Content starts

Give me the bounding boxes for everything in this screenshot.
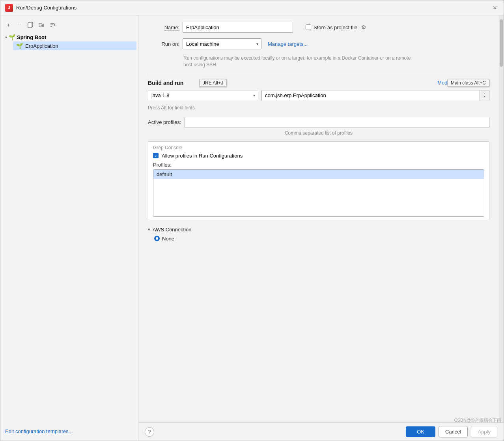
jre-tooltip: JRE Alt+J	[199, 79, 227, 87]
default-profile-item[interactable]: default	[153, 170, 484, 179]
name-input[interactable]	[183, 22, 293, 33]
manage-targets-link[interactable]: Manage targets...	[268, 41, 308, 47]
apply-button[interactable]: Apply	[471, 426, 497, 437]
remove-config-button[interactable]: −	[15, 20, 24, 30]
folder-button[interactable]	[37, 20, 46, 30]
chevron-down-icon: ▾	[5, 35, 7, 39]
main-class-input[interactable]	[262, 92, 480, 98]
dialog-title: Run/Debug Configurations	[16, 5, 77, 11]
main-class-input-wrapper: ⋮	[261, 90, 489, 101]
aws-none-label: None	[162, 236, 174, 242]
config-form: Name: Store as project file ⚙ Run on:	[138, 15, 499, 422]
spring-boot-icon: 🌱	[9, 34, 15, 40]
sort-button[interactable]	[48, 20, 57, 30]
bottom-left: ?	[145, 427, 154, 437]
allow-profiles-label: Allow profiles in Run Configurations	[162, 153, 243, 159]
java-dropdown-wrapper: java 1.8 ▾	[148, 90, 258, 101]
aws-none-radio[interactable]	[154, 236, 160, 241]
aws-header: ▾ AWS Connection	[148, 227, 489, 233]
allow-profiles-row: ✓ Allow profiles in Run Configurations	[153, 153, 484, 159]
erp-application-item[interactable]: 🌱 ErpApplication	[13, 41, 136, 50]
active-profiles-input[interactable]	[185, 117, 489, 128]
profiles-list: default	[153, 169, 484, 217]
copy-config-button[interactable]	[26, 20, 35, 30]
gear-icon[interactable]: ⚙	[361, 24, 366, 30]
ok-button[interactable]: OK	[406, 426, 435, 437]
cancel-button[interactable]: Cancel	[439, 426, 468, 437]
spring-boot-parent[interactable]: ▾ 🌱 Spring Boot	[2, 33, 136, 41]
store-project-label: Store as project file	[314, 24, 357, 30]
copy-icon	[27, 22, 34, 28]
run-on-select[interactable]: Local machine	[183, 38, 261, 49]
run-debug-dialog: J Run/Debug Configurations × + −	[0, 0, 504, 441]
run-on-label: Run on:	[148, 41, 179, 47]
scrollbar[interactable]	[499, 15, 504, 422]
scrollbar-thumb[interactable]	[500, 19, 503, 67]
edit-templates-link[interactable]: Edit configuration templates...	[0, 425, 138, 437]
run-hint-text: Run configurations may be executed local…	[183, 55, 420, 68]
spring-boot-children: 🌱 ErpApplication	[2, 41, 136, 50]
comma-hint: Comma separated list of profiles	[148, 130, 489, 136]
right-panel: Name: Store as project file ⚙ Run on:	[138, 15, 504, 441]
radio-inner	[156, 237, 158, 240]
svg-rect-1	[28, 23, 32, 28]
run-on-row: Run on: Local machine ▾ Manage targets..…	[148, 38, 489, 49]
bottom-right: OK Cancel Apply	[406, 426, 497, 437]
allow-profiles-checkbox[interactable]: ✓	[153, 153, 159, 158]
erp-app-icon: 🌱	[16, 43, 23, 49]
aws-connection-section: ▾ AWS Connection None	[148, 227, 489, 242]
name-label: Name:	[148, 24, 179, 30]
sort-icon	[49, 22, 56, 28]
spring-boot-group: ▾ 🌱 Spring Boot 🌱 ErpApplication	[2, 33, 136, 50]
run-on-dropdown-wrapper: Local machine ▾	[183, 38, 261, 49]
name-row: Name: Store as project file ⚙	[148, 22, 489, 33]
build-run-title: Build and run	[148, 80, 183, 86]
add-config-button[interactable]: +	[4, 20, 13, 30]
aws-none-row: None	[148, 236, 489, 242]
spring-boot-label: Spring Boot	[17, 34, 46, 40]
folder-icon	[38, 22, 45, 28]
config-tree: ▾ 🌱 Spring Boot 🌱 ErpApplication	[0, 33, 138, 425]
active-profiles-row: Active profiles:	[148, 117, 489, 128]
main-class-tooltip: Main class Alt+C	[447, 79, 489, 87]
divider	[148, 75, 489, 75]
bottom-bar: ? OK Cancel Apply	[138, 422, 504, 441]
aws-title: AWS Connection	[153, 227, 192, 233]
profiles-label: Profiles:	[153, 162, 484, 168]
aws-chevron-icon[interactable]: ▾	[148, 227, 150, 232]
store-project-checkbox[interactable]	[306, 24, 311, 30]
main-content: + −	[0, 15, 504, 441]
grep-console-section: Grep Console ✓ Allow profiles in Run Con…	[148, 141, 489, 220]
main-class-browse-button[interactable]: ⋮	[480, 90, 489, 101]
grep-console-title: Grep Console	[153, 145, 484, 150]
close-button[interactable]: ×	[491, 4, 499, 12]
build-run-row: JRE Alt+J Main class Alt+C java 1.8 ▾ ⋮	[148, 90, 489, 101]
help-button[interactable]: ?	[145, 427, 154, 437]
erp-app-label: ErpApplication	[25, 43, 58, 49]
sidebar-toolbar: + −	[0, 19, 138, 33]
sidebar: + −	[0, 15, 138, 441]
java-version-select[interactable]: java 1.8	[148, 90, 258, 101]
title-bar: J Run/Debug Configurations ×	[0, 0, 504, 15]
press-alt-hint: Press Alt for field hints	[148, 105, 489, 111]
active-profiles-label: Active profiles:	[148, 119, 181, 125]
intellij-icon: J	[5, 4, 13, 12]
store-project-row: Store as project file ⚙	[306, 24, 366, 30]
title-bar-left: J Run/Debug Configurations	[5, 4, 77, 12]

Content ends

Assigned task: Transcribe the lines above exactly, setting aside any picture among them.

Response box:
Give me the bounding boxes for everything in this screenshot.
jre-tooltip: JRE Alt+J	[199, 79, 227, 87]
default-profile-item[interactable]: default	[153, 170, 484, 179]
name-input[interactable]	[183, 22, 293, 33]
manage-targets-link[interactable]: Manage targets...	[268, 41, 308, 47]
apply-button[interactable]: Apply	[471, 426, 497, 437]
remove-config-button[interactable]: −	[15, 20, 24, 30]
folder-button[interactable]	[37, 20, 46, 30]
chevron-down-icon: ▾	[5, 35, 7, 39]
main-class-input[interactable]	[262, 92, 480, 98]
dialog-title: Run/Debug Configurations	[16, 5, 77, 11]
main-class-input-wrapper: ⋮	[261, 90, 489, 101]
aws-none-label: None	[162, 236, 174, 242]
config-form: Name: Store as project file ⚙ Run on:	[138, 15, 499, 422]
spring-boot-icon: 🌱	[9, 34, 15, 40]
sort-button[interactable]	[48, 20, 57, 30]
bottom-left: ?	[145, 427, 154, 437]
allow-profiles-label: Allow profiles in Run Configurations	[162, 153, 243, 159]
java-dropdown-wrapper: java 1.8 ▾	[148, 90, 258, 101]
aws-none-radio[interactable]	[154, 236, 160, 241]
aws-header: ▾ AWS Connection	[148, 227, 489, 233]
allow-profiles-row: ✓ Allow profiles in Run Configurations	[153, 153, 484, 159]
erp-application-item[interactable]: 🌱 ErpApplication	[13, 41, 136, 50]
active-profiles-input[interactable]	[185, 117, 489, 128]
profiles-list: default	[153, 169, 484, 217]
copy-config-button[interactable]	[26, 20, 35, 30]
gear-icon[interactable]: ⚙	[361, 24, 366, 30]
ok-button[interactable]: OK	[406, 426, 435, 437]
cancel-button[interactable]: Cancel	[439, 426, 468, 437]
spring-boot-parent[interactable]: ▾ 🌱 Spring Boot	[2, 33, 136, 41]
store-project-label: Store as project file	[314, 24, 357, 30]
copy-icon	[27, 22, 34, 28]
run-on-select[interactable]: Local machine	[183, 38, 261, 49]
run-debug-dialog: J Run/Debug Configurations × + −	[0, 0, 504, 441]
run-on-label: Run on:	[148, 41, 179, 47]
scrollbar[interactable]	[499, 15, 504, 422]
scrollbar-thumb[interactable]	[500, 19, 503, 67]
edit-templates-link[interactable]: Edit configuration templates...	[0, 425, 138, 437]
run-hint-text: Run configurations may be executed local…	[183, 55, 420, 68]
spring-boot-children: 🌱 ErpApplication	[2, 41, 136, 50]
comma-hint: Comma separated list of profiles	[148, 130, 489, 136]
right-panel: Name: Store as project file ⚙ Run on:	[138, 15, 504, 441]
radio-inner	[156, 237, 158, 240]
svg-rect-1	[28, 23, 32, 28]
run-on-row: Run on: Local machine ▾ Manage targets..…	[148, 38, 489, 49]
bottom-right: OK Cancel Apply	[406, 426, 497, 437]
allow-profiles-checkbox[interactable]: ✓	[153, 153, 159, 158]
erp-app-icon: 🌱	[16, 43, 23, 49]
aws-connection-section: ▾ AWS Connection None	[148, 227, 489, 242]
name-label: Name:	[148, 24, 179, 30]
sort-icon	[49, 22, 56, 28]
spring-boot-group: ▾ 🌱 Spring Boot 🌱 ErpApplication	[2, 33, 136, 50]
run-on-dropdown-wrapper: Local machine ▾	[183, 38, 261, 49]
name-row: Name: Store as project file ⚙	[148, 22, 489, 33]
build-run-title: Build and run	[148, 80, 183, 86]
add-config-button[interactable]: +	[4, 20, 13, 30]
aws-none-row: None	[148, 236, 489, 242]
spring-boot-label: Spring Boot	[17, 34, 46, 40]
folder-icon	[38, 22, 45, 28]
config-tree: ▾ 🌱 Spring Boot 🌱 ErpApplication	[0, 33, 138, 425]
active-profiles-row: Active profiles:	[148, 117, 489, 128]
main-class-tooltip: Main class Alt+C	[447, 79, 489, 87]
divider	[148, 75, 489, 75]
bottom-bar: ? OK Cancel Apply	[138, 422, 504, 441]
aws-title: AWS Connection	[153, 227, 192, 233]
profiles-label: Profiles:	[153, 162, 484, 168]
aws-chevron-icon[interactable]: ▾	[148, 227, 150, 232]
store-project-checkbox[interactable]	[306, 24, 311, 30]
main-content: + −	[0, 15, 504, 441]
grep-console-section: Grep Console ✓ Allow profiles in Run Con…	[148, 141, 489, 220]
main-class-browse-button[interactable]: ⋮	[480, 90, 489, 101]
grep-console-title: Grep Console	[153, 145, 484, 150]
close-button[interactable]: ×	[491, 4, 499, 12]
build-run-row: JRE Alt+J Main class Alt+C java 1.8 ▾ ⋮	[148, 90, 489, 101]
help-button[interactable]: ?	[145, 427, 154, 437]
erp-app-label: ErpApplication	[25, 43, 58, 49]
sidebar-toolbar: + −	[0, 19, 138, 33]
sidebar: + −	[0, 15, 138, 441]
java-version-select[interactable]: java 1.8	[148, 90, 258, 101]
title-bar: J Run/Debug Configurations ×	[0, 0, 504, 15]
press-alt-hint: Press Alt for field hints	[148, 105, 489, 111]
active-profiles-label: Active profiles:	[148, 119, 181, 125]
intellij-icon: J	[5, 4, 13, 12]
store-project-row: Store as project file ⚙	[306, 24, 366, 30]
title-bar-left: J Run/Debug Configurations	[5, 4, 77, 12]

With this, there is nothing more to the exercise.